Since the surgeries for all types of cancers were included in the present analysis, we conducted the subgroup analysis according to cancer types. But we did not find the relationship between the use of RAAS inhibitors and the reduction of 5-year mortality in surgeries for specific cancer types except lung cancer. Therefore, it is hard to conclude the RAAS inhibitor's effect on survival after specific cancer surgeries in this study. However, our result of declining 5-year mortality in the RAAS inhibitor group after lung cancer surgery is consistent with the previous studies in which lung cancer prognosis was associated with RAAS inhibitors, especially in non-small cell lung cancer (NSCLC)23. Also, there is an interaction between RAAS inhibitors and epidermal growth factor receptor (EGFR) inhibitor using the crosstalk between AT1R and EGFR, the first-line treatment target for NSCLC24,25. Therefore, RAAS inhibitors may delay EGFR inhibitor resistance, theoretically. The heterogeneity of association between the types of surgery may also be related to the fact that power of analysis depends on number of events, so some types of surgery might have not achieved statistical significance due to low mortality.

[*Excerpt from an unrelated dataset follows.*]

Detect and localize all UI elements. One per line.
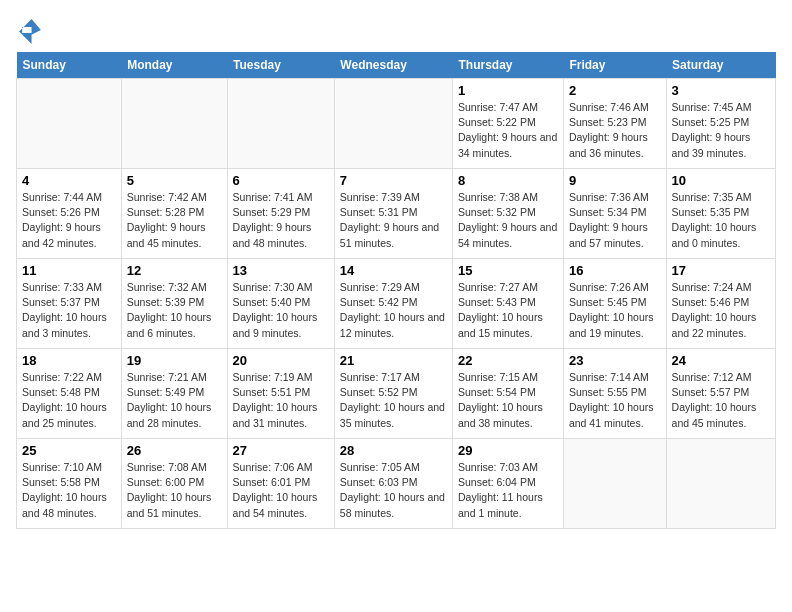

The following limitations should be considered when interpreting the results of this study. First, as a single-center, observational study, a residual confounding factor-related bias may have persisted, despite our rigorous statistical adjustment. Unmeasured confounding variables may have affected the results even in the propensity-score matched population. Second, due to retrospective properties, it was impossible to include the blood pressure changes from discharge to follow-up in this study. So, we cannot rule out the possibility that uncontrolled hypertension or inadvertent hypotension due to RAAS inhibitors might have contributed to the death. Third, we did not consider the types and doses of RAAS inhibitors. Moreover, considering most of the patients were prescribed angiotensin II receptor blockers, our results may differ for angiotensin-converting-enzyme inhibitors. As a result, the potential effect of different and interrupted use of RAAS inhibitors and dose–response relationships could not be ascertained. In addition, our analysis may show different results according to types of surgery. Fourth, prescription from other clinics after the discharge could not be considered. So, some of RAAS inhibitor prescription after discharge might have been misclassified as no RAAS inhibitor group. Finally, our study mainly included Asians, and the findings may not be generalized to other ethnicities. Despite these limitations, we used real-world data and demonstrated that the use of RAAS inhibitors after cancer surgery was associated with reduced mortality and recurrence rate.

Conclusion

Our study showed that the use of RAAS inhibitor decreased 5-year mortality in hypertensive patients after cancer surgery. However, large-scale, well-designed studies are needed for evaluating the relationship between the use of RAAS inhibitor and the outcomes after cancer surgeries. Based on the present evidence including our data, prescription of RAAS inhibitors as a first-line antihypertensive agent seems to be reasonable in patient who underwent cancer surgery.